Marc Raabe wird immer besser

Heimweh
von Marc Raabe

Bewertet mit 4.5 Sternen

„Heimweh“ ist in vielerlei Hinsicht ein typischer Raabe geworden. Jesse Berg muss sich der Vergangenheit stellen, traumatische Kindheitserinnerungen verarbeiten und das Geheimnis seiner Kindheit lüften. Waren es in „Schnitt“ und „Schock“ weitgehend die schnellen Schnitte und die brutale Action, die einen fast atemlos machten, hat er sich in seinem neuen Roman mehr Zeit gelassen, die Geschichte zu entwickeln. Mir kommt das sehr entgegen, denn das gibt mir die Gelegenheit, mich ganz auf die Geschichte einzulassen, statt immer nur hinterher zu hecheln.

Sie ist gut erzählt, die Geschichte einer verpfuschten Kindheit. Eingearbeitete Rückblenden untermauern die Handlungsweise der Personen in der Gegenwart. Schneller als Jesse Berg ahnt der Leser dadurch die wahrscheinlichen Zusammenhänge. Das Tut der Spannung aber keinen Abbruch.

Besonders gelungen sind die Passagen mit dem alten Heimleiter und der kleinen Isa. Die sind mir richtig ans Herz gegangen. Auch die Heimkinder und ihre Interaktion fand ich wirklich geglückt. Selbst in einem Internat aufgewachsen, kam mir einiges mehr als bekannt vor. Für mich also stellenweise ein Stück eigene Vergangenheitsbewältigung.
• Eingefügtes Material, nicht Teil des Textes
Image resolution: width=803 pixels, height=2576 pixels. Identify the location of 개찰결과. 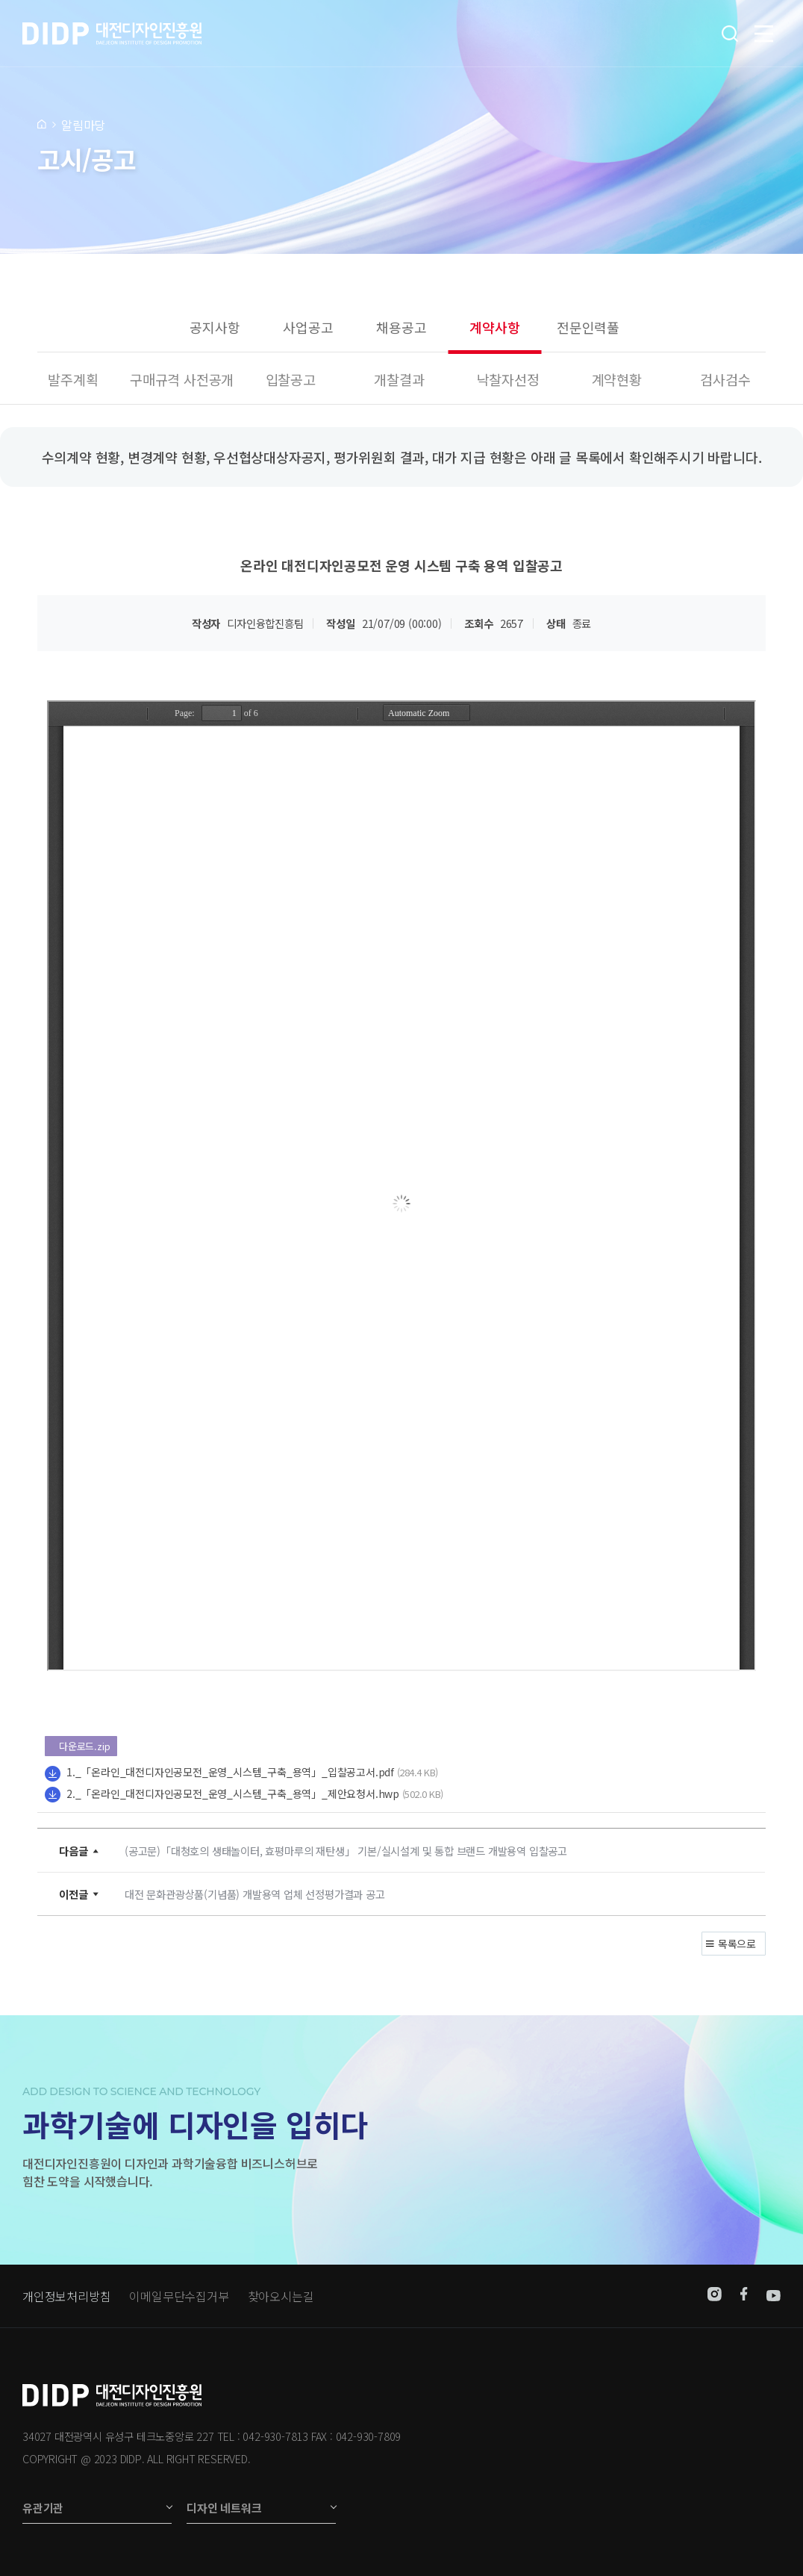 (399, 379).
Marc Raabes Schreibstil ist gereift und das tut dem Roman gut. Heimweh ist ein Psychothriller, bei dem das Gewicht etwas mehr auf „Psycho“ als auf „Thriller“ liegt. Die Action kommt dabei keineswegst zu kurz und die Spannung entsteht aus der Spekulation, wie es denn nun wirklich gewesen ist. „Erinnerungen sind nur datengestützte Erfindungen“ und deshalb nichts, worauf man eine Zukunft bauen kann.